Every year I make a New Year Doll. I do this on New Year’s Day, and the only rule is that it has to be made on one single day. Last year I cheated a bit and assembled a doll from the arms and legs that I have already made in a bag for when I feel like making one, and she was really only dressed and accessorised on New Year’s Day:
She is a pretty glamorous example with her indigo-dyed silk skirt and elaborate hairdo:
I really just make the dolls for fun and a sense of achievement to see in the New Year, but this one did seem to herald a year which was to have some very glamorous moments.
This year’s is very different. She is very folky, and if anything she is about craft and going back to basics.
She is a bit of a cheat because I didn’t make her on New Year’s Day, mainly because I spent quite a bit of it on the M42 and M5 in driving rain hoping it didn’t all end here as I overtook lorries in a cloud of spray. So maybe this doll is about survival. She is made entirely of scraps, samples and leftovers. The fabric is all from a big bag of tiny furnishing fabric samples that my mother and I sat and sorted on New Year’s Eve. We pulled off the sticky labels which identified the fabrics on the back. My mother remarked that it was just like piece work which is what a lot of women did when I was growing up to make money to support their families. They mainly worked in the Nottingham lace trade, and did things like separating strips of lace with a hot wire mounted on a box to make edging lace from a large machine-made piece. There has been an awful lot written about exploitation and piece work and home work and women working for pennies, but that afternoon, and granted it was only one out of a lifetime and not something I had to look forward to all day every day, was really nice as we talked as we worked. I don’t want to sentimentalise all this, but I can see that working with your family at home rather than in a factory with a foreman might be a preferable way to earn a living.
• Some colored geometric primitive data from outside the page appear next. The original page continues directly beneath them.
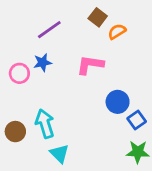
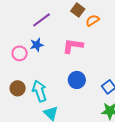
blue circle: (118, 102) -> (77, 80), moved
brown circle: (15, 132) -> (18, 88), moved

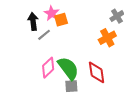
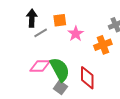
pink star: (52, 13) -> (76, 34), moved
pink diamond: (48, 68) -> (40, 66), turned 35
gray square: (71, 86) -> (60, 88), turned 32

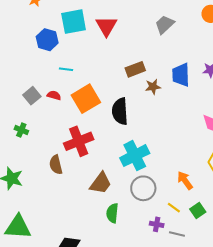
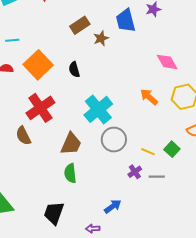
black semicircle: (120, 111) -> (74, 70), size x0.6
orange arrow: (185, 180) -> (149, 97), moved
green semicircle: (112, 213) -> (70, 173), moved
purple cross: (157, 224) -> (135, 172), turned -32

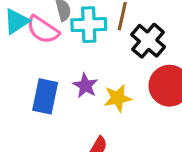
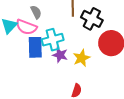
cyan cross: (89, 25) -> (53, 40), moved
blue rectangle: (45, 96) -> (35, 47), moved

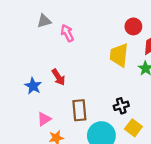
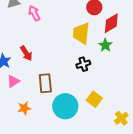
black cross: (121, 106) -> (83, 64), moved
pink triangle: (44, 119) -> (13, 81), moved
Anyway, this doll takes on a very simple shape. I have been working with this pepper pot shape for a while and am enjoying exploring its versatility. I also like the wimple shape around her head, and the embroidery on her face is based on some of the tribal designs I have seen in years of sketching in ethonological museums:
The embroidery on the piece is mainly quite traditional. There is raised chain band around the face, and some herringbone, but mainly running stitch:
The thread is the wonderful perle cotton that Winifred Cottage sells. I was distressed this year to hear that there won’t be any more. It is my absolute favourite and I use it for everything. When I found out that it was coming to an end I asked them to send me a selection – it’s all beautiful so it doesn’t matter what you get:
I am really looking forward to using it, although a bit sad because it will be the last. I like it because it has such wonderful subtle random colour, is really strong and soft and glides through fabric. I wastefully use it on construction rather than just embroidery, as a real luxury.
For some reason I really wanted to leave the doll open so that she would stand up over a water bottle or a vase or some other receptacle. It rather makes me wish I were still seeing my therapist to work through some of this! I think, though, that she represents a year of solid, unshowy work, finally putting scraps of work into order and getting them published, and working at perfecting the craft rather than displaying the flash. Being my doll, however, she does have a bit of bling in the very ritzy upholstery trim sample stitched to her breast:
And the bit of silk among the cotton.
The final two pictures were taken with a very cheap clip on macro lens that I bought for my phone camera. I like to use the phone camera for the blog because the pictures load so much more quickly, but the phone takes ropey close-ups. These are a bit better. I still can’t find my fancy camera which I bought expressly to take close-ups, so this is a compromise. With luck the photography on this blog will improve next year.
Finally, and this might say something about what next year will bring, I prefer the back of the doll to the front.
I like the simple stitches. Typical.